--- PROVIDED RECORDS ---
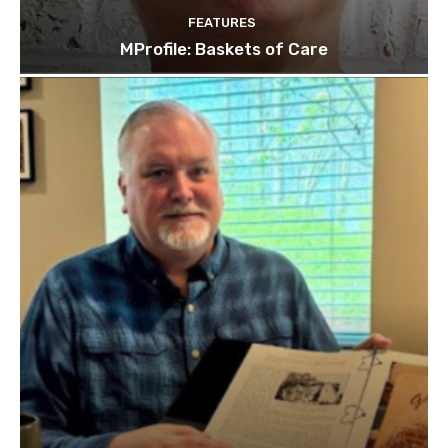
FEATURES
MProfile: Baskets of Care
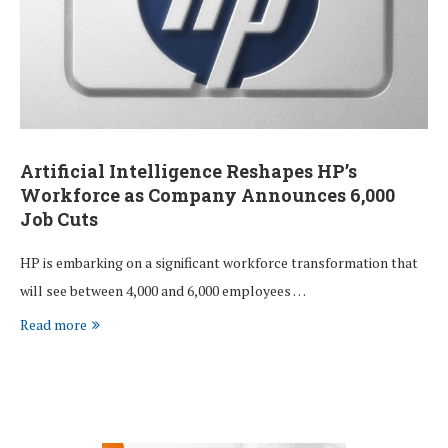
Artificial Intelligence Reshapes HP’s
Workforce as Company Announces 6,000
Job Cuts
HP is embarking on a significant workforce transformation that
will see between 4,000 and 6,000 employees …
Read more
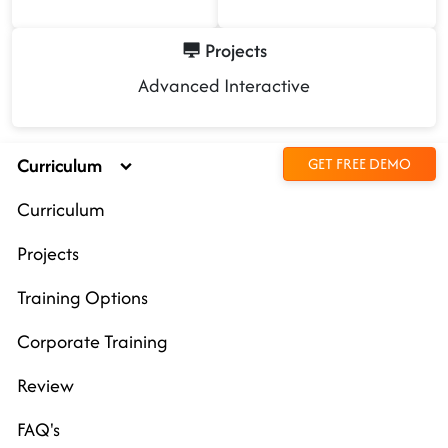
Projects
Advanced Interactive
Curriculum
GET FREE DEMO
Curriculum
Projects
Training Options
Corporate Training
Review
FAQ's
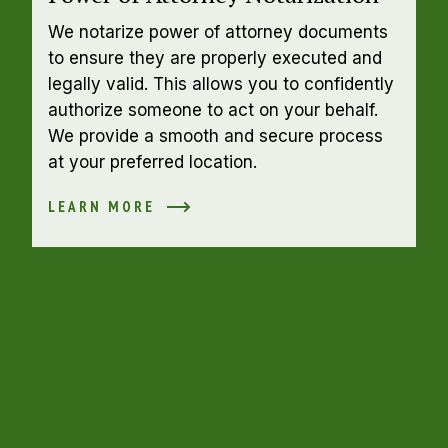
We notarize power of attorney documents 
to ensure they are properly executed and 
legally valid. This allows you to confidently 
authorize someone to act on your behalf. 
We provide a smooth and secure process 
at your preferred location.
LEARN MORE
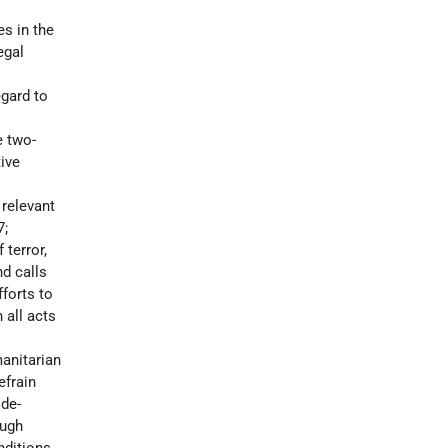
es in the
egal
egard to
e two-
ive
 relevant
7;
 terror,
nd calls
forts to
 all acts
manitarian
efrain
 de-
ough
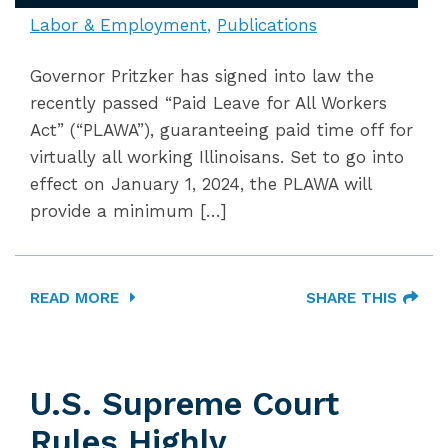
Labor & Employment
Publications
Governor Pritzker has signed into law the
recently passed “Paid Leave for All Workers
Act” (“PLAWA”), guaranteeing paid time off for
virtually all working Illinoisans. Set to go into
effect on January 1, 2024, the PLAWA will
provide a minimum […]
READ MORE
SHARE THIS
U.S. Supreme Court
Rules Highly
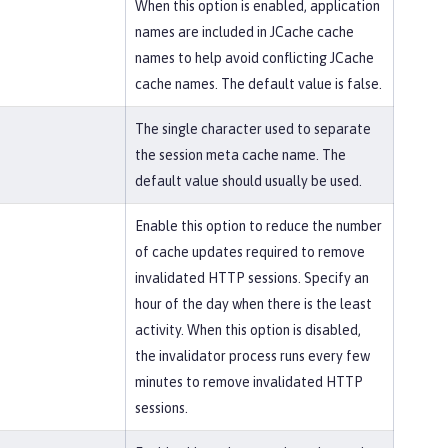
When this option is enabled, application
names are included in JCache cache
names to help avoid conflicting JCache
cache names. The default value is false.
The single character used to separate
the session meta cache name. The
default value should usually be used.
Enable this option to reduce the number
of cache updates required to remove
invalidated HTTP sessions. Specify an
hour of the day when there is the least
activity. When this option is disabled,
the invalidator process runs every few
minutes to remove invalidated HTTP
sessions.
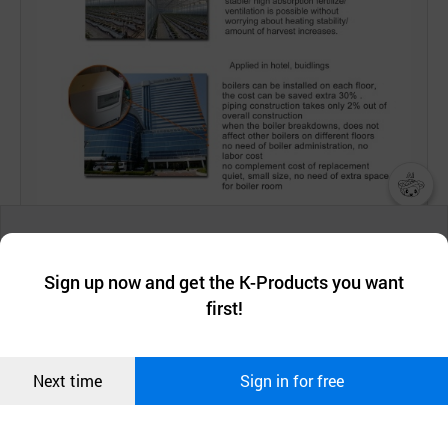
챗봇AI
We collect and use cookies. A cookie is a small piece of data that
a website stores on the visitor’s computer or mobile device.
최근 본
Sign up now and get the K-Products you want
We use functional cookies to make sure our website works well
상품
first!
and secure. buyKOREA does not track users through cookies. For
more information about cookies, please read our
Privacy Policy
.
메시지
Confirm
Next time
Sign in for free
오픈 인
콰이어
리 작성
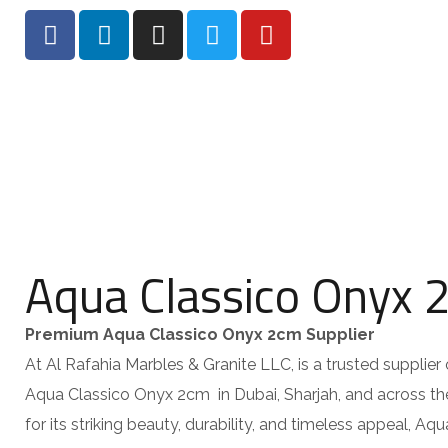
HOME
AB
Aqua Classico Onyx 
Premium Aqua Classico Onyx 2cm Supplier
At Al Rafahia Marbles & Granite LLC, is a trusted supplier 
Aqua Classico Onyx 2cm in Dubai, Sharjah, and across 
for its striking beauty, durability, and timeless appeal, Aq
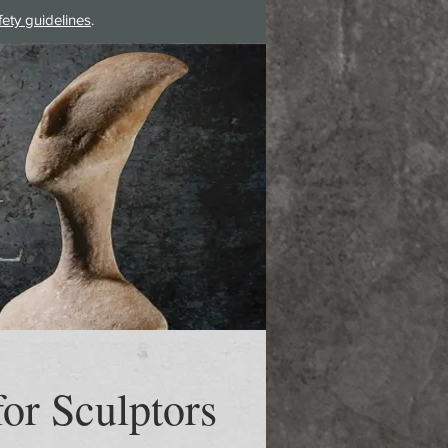
fety guidelines
.
Log In
or Sculptors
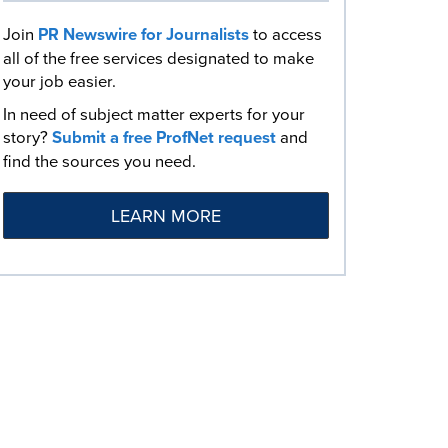
Join
PR Newswire for Journalists
to access
all of the free services designated to make
your job easier.
In need of subject matter experts for your
story?
Submit a free ProfNet request
and
find the sources you need.
LEARN MORE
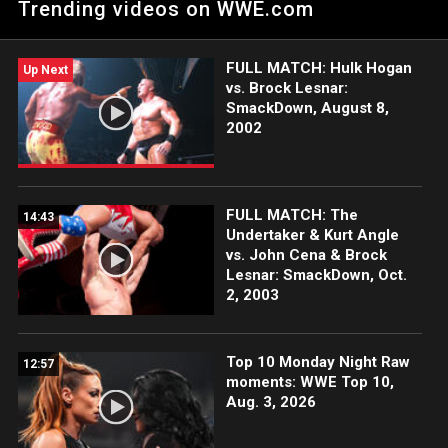
Trending videos on WWE.com
Network, FOX, USA Network, Sony India and more.
FULL MATCH: Hulk Hogan
Up Next
vs. Brock Lesnar:
SmackDown, August 8,
2002
FULL MATCH: The
14:43
Undertaker & Kurt Angle
vs. John Cena & Brock
Lesnar: SmackDown, Oct.
2, 2003
Top 10 Monday Night Raw
12:57
moments: WWE Top 10,
Aug. 3, 2026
---
■ EXERCISE AIM:
Pull every line containing "will" from the material above.

■ EXERCISE RESULT:
will see between 4,000 and 6,000 employees …
effect on January 1, 2024, the PLAWA will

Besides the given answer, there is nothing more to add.